As I drive across the area, I’ve noticed that corn is emerged and planting appears to be going well for producers. As I write this a thunderstorm is brewing so hopefully we’ll continue to receive adequate moisture and you won’t have to irrigate much this year, but I’d like you to consider joining a program that can not only improve your irrigation efficiency, reduce nutrient loss and save you money!

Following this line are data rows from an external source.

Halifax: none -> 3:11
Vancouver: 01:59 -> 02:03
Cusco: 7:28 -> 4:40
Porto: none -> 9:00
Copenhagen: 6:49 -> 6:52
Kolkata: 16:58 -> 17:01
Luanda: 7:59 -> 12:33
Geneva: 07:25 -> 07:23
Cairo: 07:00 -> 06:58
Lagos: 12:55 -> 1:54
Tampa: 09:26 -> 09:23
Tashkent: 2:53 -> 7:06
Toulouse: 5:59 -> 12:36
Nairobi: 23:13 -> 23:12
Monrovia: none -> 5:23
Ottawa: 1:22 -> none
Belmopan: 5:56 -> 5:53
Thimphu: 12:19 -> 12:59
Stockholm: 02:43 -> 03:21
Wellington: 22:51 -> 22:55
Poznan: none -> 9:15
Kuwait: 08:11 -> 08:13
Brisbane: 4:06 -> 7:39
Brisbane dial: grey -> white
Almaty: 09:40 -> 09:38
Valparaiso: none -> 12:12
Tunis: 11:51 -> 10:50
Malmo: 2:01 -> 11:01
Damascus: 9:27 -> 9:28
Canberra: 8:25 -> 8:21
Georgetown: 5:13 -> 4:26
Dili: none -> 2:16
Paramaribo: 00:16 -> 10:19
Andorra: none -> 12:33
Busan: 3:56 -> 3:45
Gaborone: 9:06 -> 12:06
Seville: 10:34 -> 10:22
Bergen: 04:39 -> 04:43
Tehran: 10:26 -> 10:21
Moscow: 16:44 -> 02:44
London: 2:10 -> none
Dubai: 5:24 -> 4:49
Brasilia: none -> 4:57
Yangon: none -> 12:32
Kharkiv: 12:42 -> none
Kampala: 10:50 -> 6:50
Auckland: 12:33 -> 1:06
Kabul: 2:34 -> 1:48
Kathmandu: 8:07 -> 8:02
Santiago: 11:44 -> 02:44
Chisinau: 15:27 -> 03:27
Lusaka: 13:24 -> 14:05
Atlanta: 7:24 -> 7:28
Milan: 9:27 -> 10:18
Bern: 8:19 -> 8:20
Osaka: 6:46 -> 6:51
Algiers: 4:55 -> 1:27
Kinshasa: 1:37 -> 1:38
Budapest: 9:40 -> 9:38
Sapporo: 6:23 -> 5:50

I’ve been in Extension for nearly six years and a program I’ve been involved with that has been a very rewarding program and made a positive impact for many is the Nebraska Agricultural Water Management Network, or NAWMN.
My colleague, Gary Zoubek tracks the evaluation results and shared that in 2005 only a few producers in the Upper Big Blue NRD, (shortly followed by the Little Blue NRD) were participating, but this program has now grown to over 700 producers across the state and I’m sure we’ll add another 100 or 200 more this season! A couple of the tools we use are ETgages® or Atmometers which mimic crop evapotranspiration or ET and Watermark soil matrix sensors which measure soil matric potential or the energy required to remove water from the soil. These two tools have really worked well and have made irrigation management much easier than those gut feelings. The more information you have the better decisions you can make!
If you would like to participate in this dynamic program, let me know and I’d be happy to help and get you started! If you are in the NAWMN, consider installing your ETgage soon and once done with planting, start the soaking/drying cycle on your Watermark sensors to be sure they work! It’s also important to replace the #54 alfalfa canvas covers and wafers on a regular basis at the start of each season. For more information, check out our website.
Natural Resource Districts Celebrate 40 years!
Speaking of Extension collaborating with NRDs, did you know that according to NRD staff, 2012 marks the 40th Anniversary of Nebraska’s unique Natural Resources District system. NRDs are local government entities with broad responsibilities to protect our natural resources. Major Nebraska river basins form the boundaries of the 23 NRDs, enabling districts to respond best to local conservation and resource management needs. NRDs rely on locally-elected conservation board members who have the ability, the heart, and the motivation to care for our natural resources.
According to Alyssa Smola, NARD, Nebraska’s natural resources districts protect lives, property and the future of Nebraska’s natural resources through a variety of projects, programs and partnerships. Projects and programs range from flood control structures, cost-share funding, tree plantings, and water quality and quantity management. Many of these would not be possible without strong partnerships with other organizations; partnerships that provide opportunities for land owners and provide protection and conservation of Nebraska’s natural resources.